Copy (verb): to unthinkingly replicate; “the locals, incapable of authoring original designs, only copied what they saw”

As the Empire grew, the bland initial designs of the PWD engineers came under the scrutiny of individuals like Colonel Samuel Swinton Jacob, head of the department’s Jaipur branch, who took it upon himself to train locals in the art of architectural drafting. The Indians under Jacob’s command were made to produce portfolios of architectural details, paper facsimiles of traditional Indian decorative forms. The employment of native copyists was part of a larger scheme envisioned by Jacob—to combine modern functionalism with the ornate qualities of traditional Indian architecture. The PWD pattern book was updated to include an exotic cast of cornices. [2]

Xerox (verb): to make a photocopy of; “she xeroxed her friend’s geography book in the lane outside school”

In 2016, Cambridge University Press along with two international publishers sued a local photocopier working outside Delhi University for its rampant xeroxing of entire textbooks and thus blatant violation of copyright laws. In cities across India, photocopy stalls and their attendants line the pavements of alleys adjacent to campuses and workplaces, offering quick and cheap services to college students and office errand-boys. A cottage industry of on-the-fly document replication, xerox keeps the bureaucratic heart beating.

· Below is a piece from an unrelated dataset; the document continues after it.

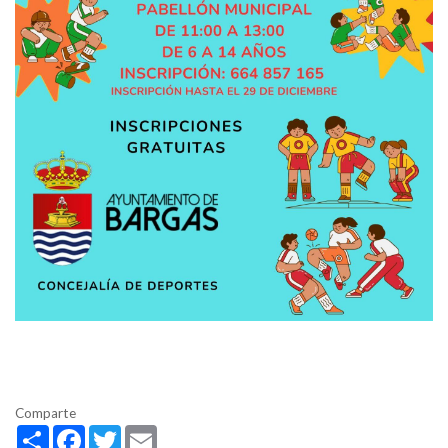
Comparte
Share
Facebook
Twitter
Email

Soon after the lawsuit was filed, the Delhi High Court swiftly dismissed the case, maintaining that the educational needs of students trumped private-interest copyright laws. The co-eds themselves spoke in support of the accused shop, Rameshwari Photocopy Service, arguing that the actual textbooks were too expensive for them to buy. [3]

Revive (verb): to breathe new life into; “they revived the primitive architecture of the place with a touch of modern rationalism”

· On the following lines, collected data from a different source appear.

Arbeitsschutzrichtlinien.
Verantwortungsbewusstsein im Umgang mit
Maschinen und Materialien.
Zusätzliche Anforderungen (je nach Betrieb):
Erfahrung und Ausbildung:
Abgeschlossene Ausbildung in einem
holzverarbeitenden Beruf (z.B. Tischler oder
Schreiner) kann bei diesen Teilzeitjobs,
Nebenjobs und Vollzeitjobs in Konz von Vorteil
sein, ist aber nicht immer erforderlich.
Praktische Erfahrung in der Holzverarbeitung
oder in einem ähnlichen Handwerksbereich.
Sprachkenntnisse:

When Sir George Gilbert Scott was commissioned to design the university library for Bombay, he did so from a distance. Working from his office in London, he heard the city sat by the sea and so gave the arcaded university building a distinct Venetian flourish. The lancet arches landed gracefully on the esplanade, finished with a Florentine campanile. The balmy climes of Bombay welcomed the Gothic implant, borrowed details spritzed by a fishy breeze.

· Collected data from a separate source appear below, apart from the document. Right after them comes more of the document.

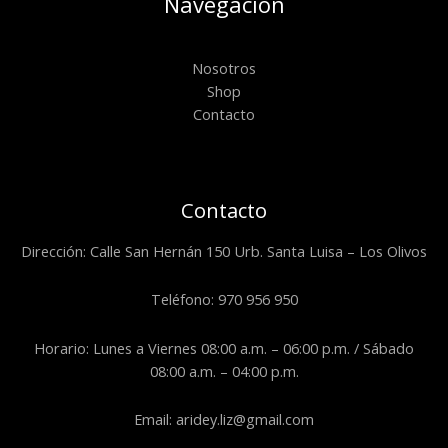
Navegación
Nosotros
Shop
Contacto
Contacto
Dirección: Calle San Hernán 150 Urb. Santa Luisa – Los Olivos
Teléfono: 970 956 950
Horario: Lunes a Viernes 08:00 a.m. – 06:00 p.m. / Sábado
08:00 a.m. – 04:00 p.m.
Email: aridey.liz@gmail.com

Recontextualize (verb): to consider in a new setting; “the amputatedtemple sculpture was recontextualized in its cold museum setting.”

In the film studios of northern Mumbai, plots take unabashed inspiration from Bollywood’s western counterpart—you could say they outsourced their R&D. Christopher Nolan’s Memento finds a masterful translation in Ghajini, Ocean’s Eleven upgraded to the blockbuster hit Dhoom. Even in the soundtracks, Roy Orbison’s Oh, Pretty Woman is joyously reprised in Shah Rukh Khan’s Pretty Woman (when the 8-bit ringtone chimes, you can’t even tell the difference). The movie makers are good at the game: taking the principal elements, stripping them of the material details, replacing them with a familiar context, and watching the crowd go wild. If only architecture could be so sensitive.

Byheart (verb, transitive): to recite or write from memory; “I byhearted the entire paragraph on Mughal rule in India because my exam is tomorrow”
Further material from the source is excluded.